Kayseri'deki ırkçı faşist saldırıları sosyal medyadan gördüğümde aklıma ilk bu hikaye geldi. Suriyelilerin Türkiye'de ağırlanması, insanlık tarihine geçecek bir yardımlaşma hikayesiyken başka bir yönüyle hatırlanmaya mahkum edilecek maalesef. Oysa insanlığa örnek bir iş başardık. Tarihe geçecek bir duyarlılık ile canını kurtarmak için bize sığınanlara kol kanat gerdik. Dünyanın pek çok coğrafyasında göçmenlerin bir güvercin tedirginliği ile gezdiği sokaklar bizim şehirlerimizde onlar için birer güvenli sığınak oldular. Zulümden kaçıp bize sığınanlara göstermiş olduğumuz alicenaplık her türlü takdirin üstündedir. Bunu sağduyulu olan tüm çevreler de takdir ediyorlar nitekim.
Devlet ve millet olarak en zor zamanlarında Suriyeli kardeşlerimizi bağrımıza bastık ve onları on üç yıldır ağırlıyoruz. Hem de çok büyük fedakarlıklarla ve çok ağır maliyetlerle. Artık kimisi misafirlikten çıktı, bir milyondan fazla çocuk bu topraklarda dünyaya geldi.
Geçenlerde kadim dostum Gaziantep Milletvekili Ali Şahin paylaştı, burada doğan çocuklardan bazılarının annelerinin bazılarının da büyükannelerinin adı Türkiye. Osmanlı sonrası Türkiye aidiyetlerini ve özlemlerini göstermek isteyen bu insanları buradan döverek kovmaya çalışanlar mı bu ülke sevdalısı oluyorlar şimdi?
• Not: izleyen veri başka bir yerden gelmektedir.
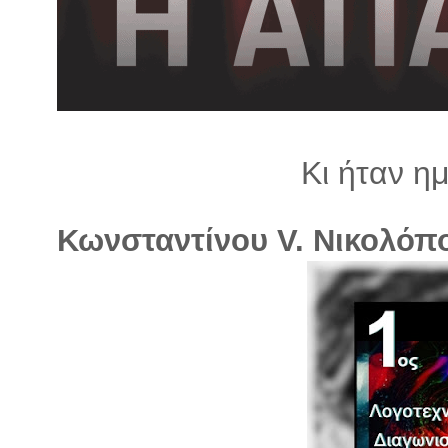
λ
λ
α
γ
ή
Κι ήταν η
Κωνσταντίνου V. Νικολόπ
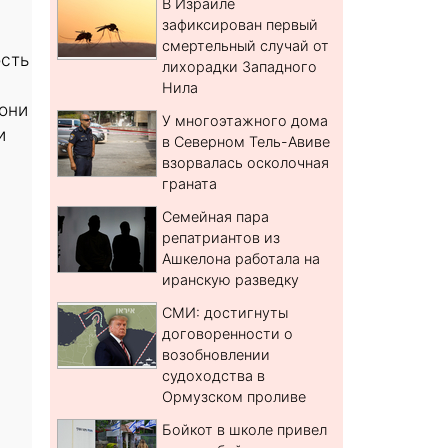
В Израиле
зафиксирован первый
смертельный случай от
ость
лихорадки Западного
Нила
они
У многоэтажного дома
и
в Северном Тель-Авиве
взорвалась осколочная
граната
Семейная пара
репатриантов из
Ашкелона работала на
иранскую разведку
СМИ: достигнуты
договоренности о
возобновлении
судоходства в
Ормузском проливе
Бойкот в школе привел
Son olarak, bundan yüz elli yıl önce entrikacı İttihatçılar kafatasçı bir Türkçülük macerasının peşine düşerek koca bir imparatorluğu yok ettiler, dağıttılar. Onların artıkları ise bugün o coğrafyalardaki mazlumların hala güvenli limanı olan Anadolu'yu dağıtmak istiyorlar.
İnsan on üç yıl boyunca büyük bir fedakârlıkla ağırladığı misafirini döverek evinden kovar mı?